We propose a variational autoencoder (VAE) approach for parameter estimation in nonlinear mixed-effects models based on ordinary differential equations (NLME-ODEs) using longitudinal data from multiple subjects. In moderate dimensions, likelihood-based inference via the stochastic approximation EM algorithm (SAEM) is widely used, but it relies on Markov Chain Monte-Carlo (MCMC) to approximate subject-specific posteriors. As model complexity increases or observations per subject are sparse and irregular, performance often deteriorates due to a complex, multimodal likelihood surface which may lead to MCMC convergence difficulties. We instead estimate parameters by maximizing the evidence lower bound (ELBO), a regularized surrogate for the marginal likelihood. A VAE with a shared encoder amortizes inference of subject-specific random effects by avoiding per-subject optimization and the use of MCMC. Beyond pointwise estimation, we quantify parameter uncertainty using observed-information-based variance estimator and verify that practical identifiability of the model parameters is not compromised by nuisance parameters introduced in the encoder.
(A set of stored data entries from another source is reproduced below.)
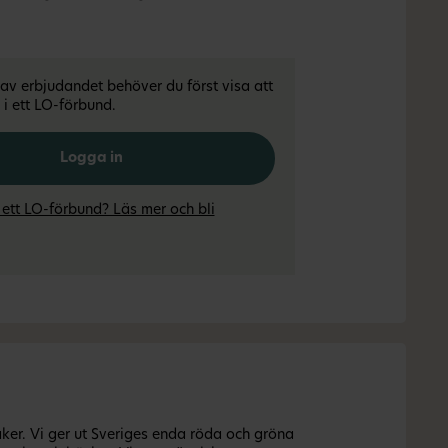
l av erbjudandet behöver du först visa att
i ett LO-förbund.
Logga in
 ett LO-förbund? Läs mer och bli
er. Vi ger ut Sveriges enda röda och gröna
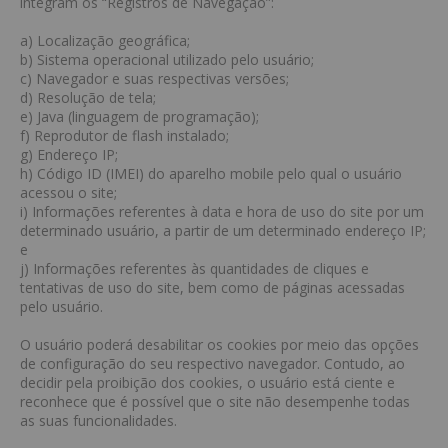
integram os “Registros de Navegação”:
a) Localização geográfica;
b) Sistema operacional utilizado pelo usuário;
c) Navegador e suas respectivas versões;
d) Resolução de tela;
e) Java (linguagem de programação);
f) Reprodutor de flash instalado;
g) Endereço IP;
h) Código ID (IMEI) do aparelho mobile pelo qual o usuário
acessou o site;
i) Informações referentes à data e hora de uso do site por um
determinado usuário, a partir de um determinado endereço IP;
e
j) Informações referentes às quantidades de cliques e
tentativas de uso do site, bem como de páginas acessadas
pelo usuário.
O usuário poderá desabilitar os cookies por meio das opções
de configuração do seu respectivo navegador. Contudo, ao
decidir pela proibição dos cookies, o usuário está ciente e
reconhece que é possível que o site não desempenhe todas
as suas funcionalidades.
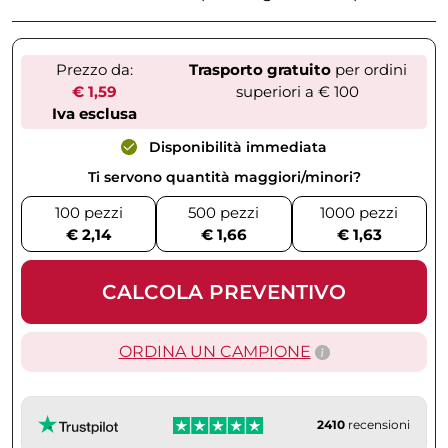
Prezzo da:
Trasporto gratuito
per ordini
€ 1,59
superiori a € 100
Iva esclusa
Disponibilità immediata
Ti servono quantità maggiori/minori?
100 pezzi
500 pezzi
1000 pezzi
€ 2,14
€ 1,66
€ 1,63
CALCOLA PREVENTIVO
ORDINA UN CAMPIONE
2410
recensioni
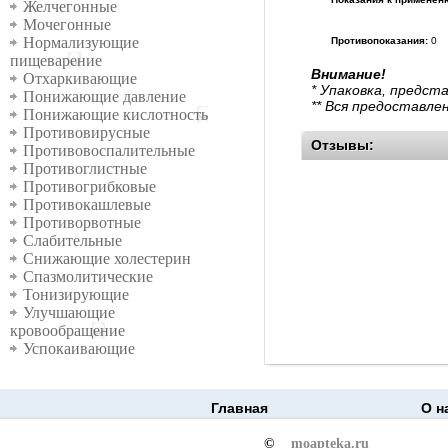
Желчегонные
Мочегонные
Нормализующие
Противопоказания:
0
пищеварение
Внимание!
Отхаркивающие
* Упаковка, предст
Понижающие давление
** Вся предоставле
Понижающие кислотность
Противовирусные
Отзывы:
Противовоспалительные
Противоглистные
Противогрибковые
Противокашлевые
Противорвотные
Слабительные
Снижающие холестерин
Спазмолитические
Тонизирующие
Улучшающие
кровообращение
Успокаивающие
Главная
О н
©
moapteka.ru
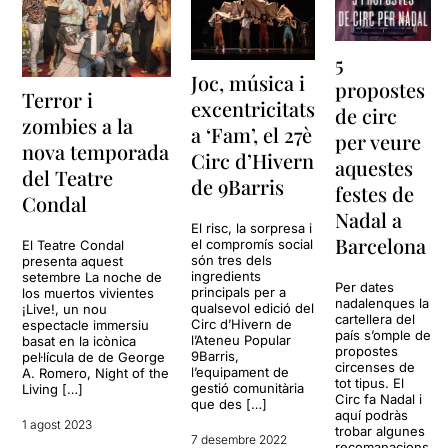
5
Joc, música i
propostes
Terror i
excentricitats
de circ
zombies a la
a ‘Fam’, el 27è
per veure
nova temporada
Circ d’Hivern
aquestes
del Teatre
de 9Barris
festes de
Condal
Nadal a
El risc, la sorpresa i
Barcelona
el compromís social
El Teatre Condal
són tres dels
presenta aquest
ingredients
setembre La noche de
Per dates
principals per a
los muertos vivientes
nadalenques la
qualsevol edició del
¡Live!, un nou
cartellera del
Circ d’Hivern de
espectacle immersiu
país s’omple de
l’Ateneu Popular
basat en la icònica
propostes
9Barris,
pel·lícula de de George
circenses de
l’equipament de
A. Romero, Night of the
tot tipus. El
gestió comunitària
Living […]
Circ fa Nadal i
que des […]
aquí podràs
1 agost 2023
trobar algunes
7 desembre 2022
recomanacions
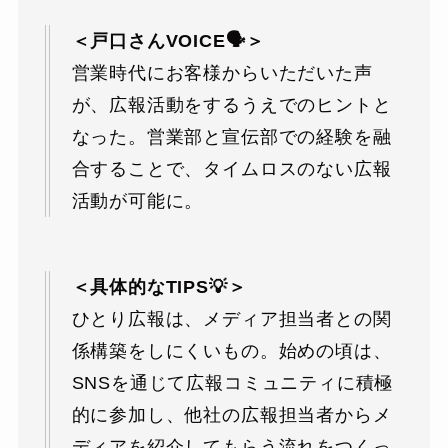
＜戸口さんVOICE🗣＞
営業時代にお客様からいただいた声
が、広報活動をするうえでのヒントと
なった。営業部と宣伝部での経験を融
合することで、タイムロスのない広報
活動が可能に。
＜具体的なTIPS💡＞
ひとり広報は、メディア担当者との関
係構築をしにくいもの。始めの頃は、
SNSを通じて広報コミュニティに積極
的に参加し、他社の広報担当者からメ
ディアを紹介してもらう流れをつくっ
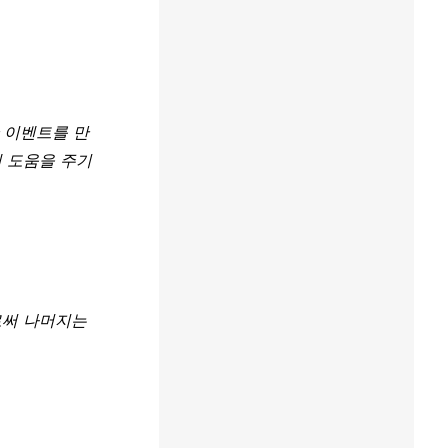
 이벤트를 만
 도움을 주기 
써 나머지는 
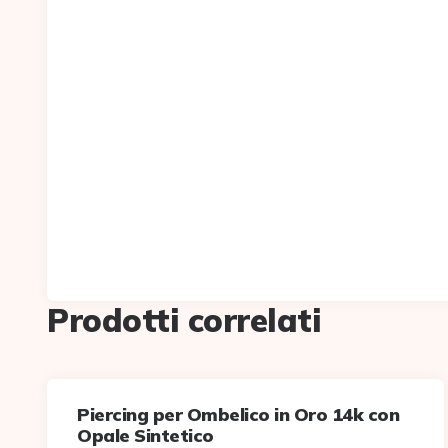
Prodotti correlati
Piercing per Ombelico in Oro 14k con
Opale Sintetico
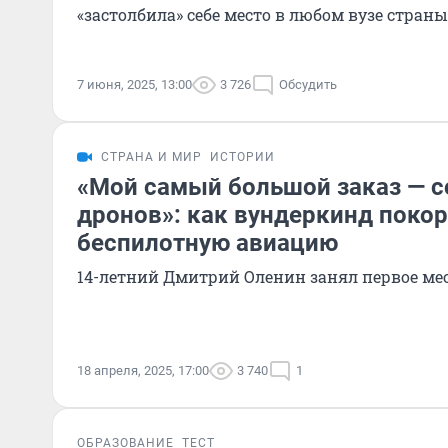
«застолбила» себе место в любом вузе страны
7 июня, 2025, 13:00
3 726
Обсудить
СТРАНА И МИР
ИСТОРИИ
«Мой самый большой заказ — с
дронов»: как вундеркинд покор
беспилотную авиацию
14-летний Дмитрий Оленин занял первое ме
18 апреля, 2025, 17:00
3 740
1
ОБРАЗОВАНИЕ
ТЕСТ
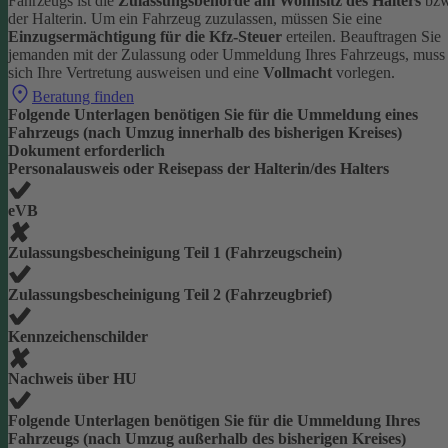
Fahrzeugs ist die
Zulassungsbehörde am Wohnsitz des Halters
bzw
der Halterin.
Um ein Fahrzeug zuzulassen, müssen Sie eine
Einzugsermächtigung für die Kfz-Steuer
erteilen.
Beauftragen Sie
jemanden mit der Zulassung oder Ummeldung Ihres Fahrzeugs, muss
sich Ihre Vertretung ausweisen und eine
Vollmacht
vorlegen.
Beratung finden
Folgende Unterlagen benötigen Sie für die Ummeldung eines
Fahrzeugs (nach Umzug innerhalb des bisherigen Kreises)
Dokument erforderlich
Personalausweis oder Reisepass der Halterin/des Halters
eVB
Zulassungsbescheinigung Teil 1 (Fahrzeugschein)
Zulassungsbescheinigung Teil 2 (Fahrzeugbrief)
Kennzeichenschilder
Nachweis über HU
Folgende Unterlagen benötigen Sie für die Ummeldung Ihres
Fahrzeugs (nach Umzug außerhalb des bisherigen Kreises)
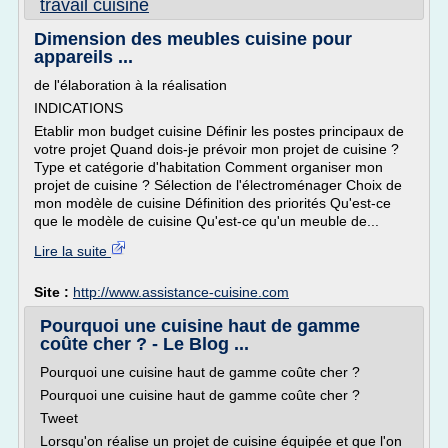
travail cuisine
Dimension des meubles cuisine pour
appareils ...
de l'élaboration à la réalisation
INDICATIONS
Etablir mon budget cuisine Définir les postes principaux de
votre projet Quand dois-je prévoir mon projet de cuisine ?
Type et catégorie d'habitation Comment organiser mon
projet de cuisine ? Sélection de l'électroménager Choix de
mon modèle de cuisine Définition des priorités Qu'est-ce
que le modèle de cuisine Qu'est-ce qu'un meuble de...
Lire la suite
Site :
http://www.assistance-cuisine.com
Pourquoi une cuisine haut de gamme
coûte cher ? - Le Blog ...
Pourquoi une cuisine haut de gamme coûte cher ?
Pourquoi une cuisine haut de gamme coûte cher ?
Tweet
Lorsqu'on réalise un projet de cuisine équipée et que l'on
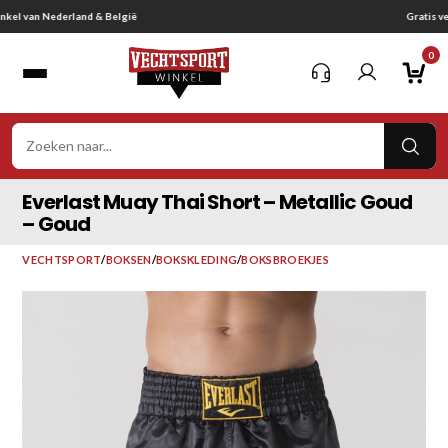
Ga
Gratis verzending vanaf € 75,-
naar
0
inhoud
VER
ZOE
Everlast Muay Thai Short – Metallic Goud
– Goud
VECHTSPORT
/
BOKSEN
/
BOKSKLEDING
/
BOKSBROEKJES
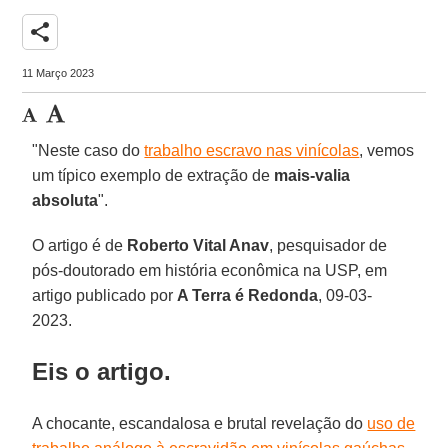
share
11 Março 2023
"Neste caso do
trabalho escravo nas vinícolas
, vemos
um típico exemplo de extração de
mais-valia
absoluta
".
O artigo é de
Roberto Vital Anav
, pesquisador de
pós-doutorado em história econômica na USP, em
artigo publicado por
A Terra é Redonda
, 09-03-
2023.
Eis o artigo.
A chocante, escandalosa e brutal revelação do
uso de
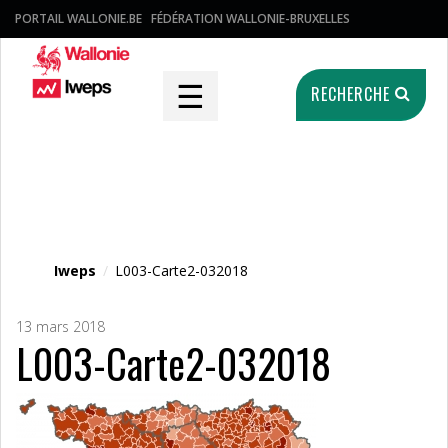
PORTAIL WALLONIE.BE
FÉDÉRATION WALLONIE-BRUXELLES
☰
RECHERCHE
Fichier média
Iweps
/
L003-Carte2-032018
13 mars 2018
L003-Carte2-032018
We evaluate the method in three simulation case studies (pharmacokinetics, humoral response to vaccination, and TGF-$β$ activation dynamics in asthmatic airways) and on a real-world antibody kinetics dataset, comparing against SAEM baselines.

翻译：本文提出一种基于变分自编码器（VAE）的参数估计方法，用于处理利用多受试者纵向数据建立的非线性混合效应常微分方程模型（NLME-ODEs）。在中等维度下，基于随机近似EM算法（SAEM）的似然推断被广泛采用，但该方法依赖马尔可夫链蒙特卡洛（MCMC）来近似受试者特异性后验分布。随着模型复杂度增加或每个受试者的观测数据呈现稀疏性与不规则性，由于复杂多峰的似然曲面可能导致MCMC收敛困难，算法性能往往下降。我们转而通过最大化证据下界（ELBO）——边际似然的正则化代理目标——来估计参数。采用共享编码器的VAE通过避免逐受试者优化和MCMC的使用，实现了受试者特异性随机效应的摊销推断。除点估计外，我们利用基于观测信息的方差估计量量化参数不确定性，并验证模型参数的实际可辨识性不会因编码器引入的冗余参数而受损。我们在三个仿真案例研究（药代动力学、疫苗接种体液免疫应答、哮喘气道TGF-β激活动力学）和一个真实世界抗体动力学数据集上评估了该方法，并与SAEM基线进行了比较。